Jump Ball
Architecture
Control-tower view of the nbadb pipeline, public surface, and operational boundaries.
Architecture
Think of nbadb as an arena control tower for NBA data: extraction brings the game film in, DuckDB stages and validates it, transformers reshape it into analytics-ready tables, and export lanes package it for downstream use.
Navigate by decision
See the pipeline path
Start with The short version when the question is how the ball moves from source intake to exports.
Pick the right run mode
Jump to Which run mode should I pick? when the question is operational rather than structural.
Separate public from internal tables
Use
Public surface vs internal machinery
when you need to know which tables are contract surface versus pipeline state.
Check docs ownership
Go to Docs boundary if you are editing docs and need to know what is command-owned.
flowchart LR
subgraph Tipoff["Tip-Off: source intake"]

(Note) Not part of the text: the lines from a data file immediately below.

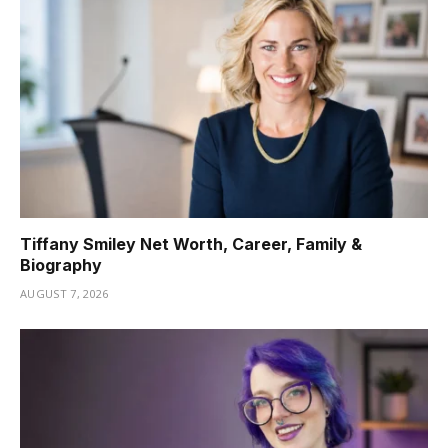
Tiffany Smiley Net Worth, Career, Family &
Biography
AUGUST 7, 2026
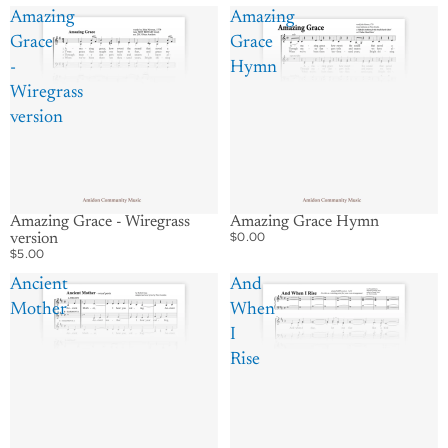
Amazing
Amazing
Grace
Grace
-
Hymn
Wiregrass
version
Amazing Grace - Wiregrass
Amazing Grace Hymn
$0.00
version
$5.00
Ancient
And
Mother
When
I
Rise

API["nba_api runtime surface
registered extractors"] --> RAW["Raw Polars frames"]
end
subgraph Tunnel["Tunnel: load + validate"]
RAW --> STG["DuckDB staging
normalized operational layer"]
end
subgraph Scoreboard["Main floor: public model"]
STG --> STAR["Public tables/views
star + analytics surface"]
…The short version
- Extraction wraps the NBA stats surface with registered extractors and produces Polars DataFrames.
- Staging lands result sets in DuckDB, where normalized schemas and pipeline state live.
- Transforms build the public analytical surface in dependency order.
- Exports write the same modeled data to SQLite, DuckDB, Parquet, and CSV.
- Distribution can publish the built dataset to Kaggle.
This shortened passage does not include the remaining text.